[What is expected] Give back nothing but the number of lines in these entries that contain the word "không".

[Data to use]

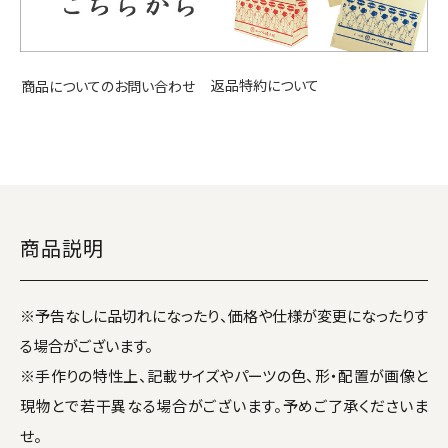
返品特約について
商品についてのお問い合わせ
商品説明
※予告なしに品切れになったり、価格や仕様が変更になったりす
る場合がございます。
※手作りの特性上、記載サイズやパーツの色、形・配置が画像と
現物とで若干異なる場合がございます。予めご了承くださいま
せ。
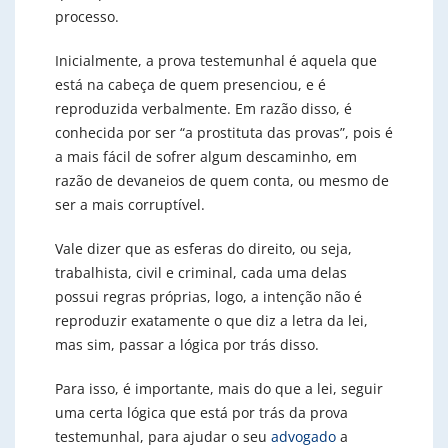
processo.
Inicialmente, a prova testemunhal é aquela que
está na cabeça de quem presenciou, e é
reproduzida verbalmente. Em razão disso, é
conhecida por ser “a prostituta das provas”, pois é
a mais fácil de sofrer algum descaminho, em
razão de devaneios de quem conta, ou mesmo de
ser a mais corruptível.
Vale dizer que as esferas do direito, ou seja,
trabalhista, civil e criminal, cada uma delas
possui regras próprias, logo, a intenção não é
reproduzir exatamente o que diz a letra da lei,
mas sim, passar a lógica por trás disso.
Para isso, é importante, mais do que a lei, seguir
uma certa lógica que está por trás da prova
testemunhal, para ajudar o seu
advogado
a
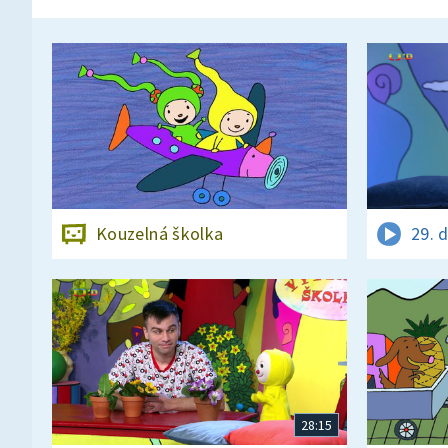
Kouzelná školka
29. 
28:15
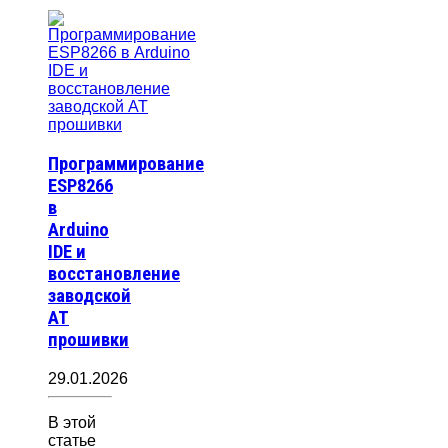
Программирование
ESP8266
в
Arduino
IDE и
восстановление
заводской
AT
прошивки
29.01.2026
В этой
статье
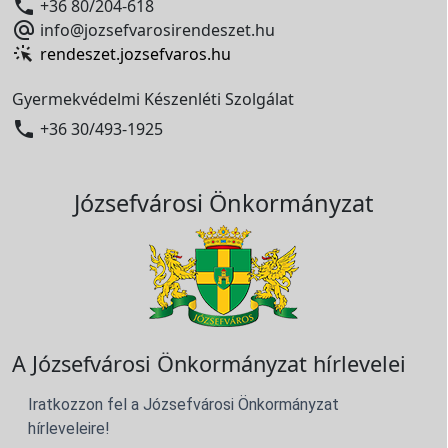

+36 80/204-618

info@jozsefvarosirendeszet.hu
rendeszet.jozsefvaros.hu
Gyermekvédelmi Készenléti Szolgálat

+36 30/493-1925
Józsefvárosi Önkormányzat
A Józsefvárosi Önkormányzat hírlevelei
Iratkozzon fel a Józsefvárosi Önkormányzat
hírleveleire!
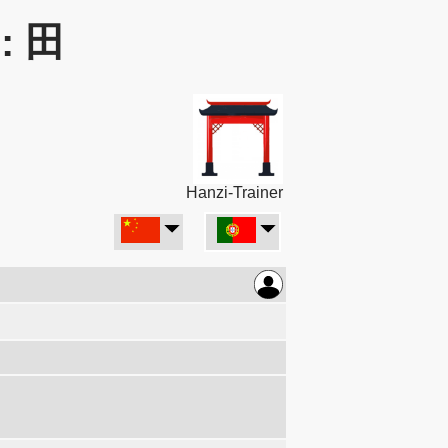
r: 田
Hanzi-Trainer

* * *

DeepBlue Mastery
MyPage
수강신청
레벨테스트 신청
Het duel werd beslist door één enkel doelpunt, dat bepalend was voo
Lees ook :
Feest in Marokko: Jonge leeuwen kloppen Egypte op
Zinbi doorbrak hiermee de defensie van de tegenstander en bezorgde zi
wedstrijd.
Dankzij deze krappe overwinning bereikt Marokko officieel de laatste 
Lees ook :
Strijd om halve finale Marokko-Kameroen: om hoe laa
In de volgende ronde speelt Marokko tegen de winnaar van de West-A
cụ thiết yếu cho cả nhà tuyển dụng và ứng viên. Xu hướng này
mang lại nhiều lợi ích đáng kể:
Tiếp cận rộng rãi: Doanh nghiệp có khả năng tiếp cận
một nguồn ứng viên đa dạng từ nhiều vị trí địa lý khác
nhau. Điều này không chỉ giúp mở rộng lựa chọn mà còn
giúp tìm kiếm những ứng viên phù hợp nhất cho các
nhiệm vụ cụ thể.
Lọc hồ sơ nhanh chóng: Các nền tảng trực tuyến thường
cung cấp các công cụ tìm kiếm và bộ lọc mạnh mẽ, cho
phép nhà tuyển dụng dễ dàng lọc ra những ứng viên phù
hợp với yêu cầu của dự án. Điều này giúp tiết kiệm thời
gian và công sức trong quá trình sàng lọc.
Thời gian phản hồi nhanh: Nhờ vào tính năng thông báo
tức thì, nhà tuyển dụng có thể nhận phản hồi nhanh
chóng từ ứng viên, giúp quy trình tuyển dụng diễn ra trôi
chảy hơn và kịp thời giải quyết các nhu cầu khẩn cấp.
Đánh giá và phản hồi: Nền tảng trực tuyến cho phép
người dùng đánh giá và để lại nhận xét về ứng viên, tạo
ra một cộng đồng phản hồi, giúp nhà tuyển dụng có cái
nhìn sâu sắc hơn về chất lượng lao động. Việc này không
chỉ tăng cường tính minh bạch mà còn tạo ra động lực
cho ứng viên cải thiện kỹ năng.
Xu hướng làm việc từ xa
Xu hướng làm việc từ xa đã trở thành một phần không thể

[Task solution] 3